The painter's Gestalt must be the gradual unification of perception & experience; deeply felt holistic perception made possible by a steaming pile of life experiences.
We will sell no wine before its time.
~Paul Massson winery advertising slogan.
The scent of linseed oil in an oil painter's studio is nothing short of intoxicating, but at age 53, I am not ready to paint.

Paint? Our two ocular peepholes of perception are barely capable of giving us a baseline understanding. A baseline of understanding that's roughly proportional to the sum of experience and introspective thought.

Superficial thinkers bereft of introspection, might be beguiled with the How of daubing cotton balls, then never quite travel on to the poetic Why or the existential What.

While not ready to paint, I continue to observe painting as I have been for the leeward side of 30 years.

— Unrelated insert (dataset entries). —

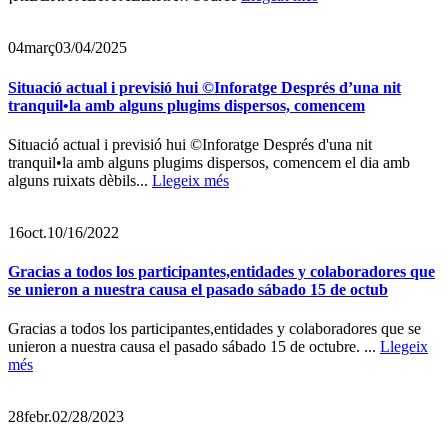
04
març
03/04/2025
Situació actual i previsió hui ©️Inforatge Després d’una nit
tranquil•la amb alguns plugims dispersos, comencem
Situació actual i previsió hui ©️Inforatge Després d'una nit
tranquil•la amb alguns plugims dispersos, comencem el dia amb
alguns ruixats dèbils...
Llegeix més
16
oct.
10/16/2022
Gracias a todos los participantes,entidades y colaboradores que
se unieron a nuestra causa el pasado sábado 15 de octub
Gracias a todos los participantes,entidades y colaboradores que se
unieron a nuestra causa el pasado sábado 15 de octubre. ...
Llegeix
més
28
febr.
02/28/2023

One way to explore a painting is to write about it.

Following is a poem I wrote last night about Johannes Vermeer's wistful painting Girl with a Pearl Earring.

Painterly Pearl
Saint Paul, 13 March 2011

A few Dutch painters
pulled white rabbits from
pre-enlightenment top hats

Vermeer's sleight of hand
in Girl with a Pearl Earring
was indirect sunlight

Playing her eyes off the pearl
like a magician performs
a three-cup shuffle

The pearl forever transformed
by light rendered wavy by
the girl's circumstances

He sawed her box in two
long before future historians
could deny his intent

I use the analogy of a magician in the poem. I don't wish to belittle Vermeer's mastery like I perhaps would belittle the hollow technical clouds of a charlatan painting instructor on television.

On the contrary, I am buoyed by the notion that Vermeer harbored deeper intentions than rendering a stunningly mysterious portrait of a young woman. If Vermeer was merely fulfilling a commissioned portrait for a well-heeled patron, then the joke is on me.

Girl with a Pearl Earring has a timeless, lyrical quality about it that makes it impossible to forget.

Since humans share some 40-50% of DNA with the common cabbage, it should come as no surprise that a 17th century human could paint a shared, albeit mysterious perception of a young woman that speaks to us over centuries.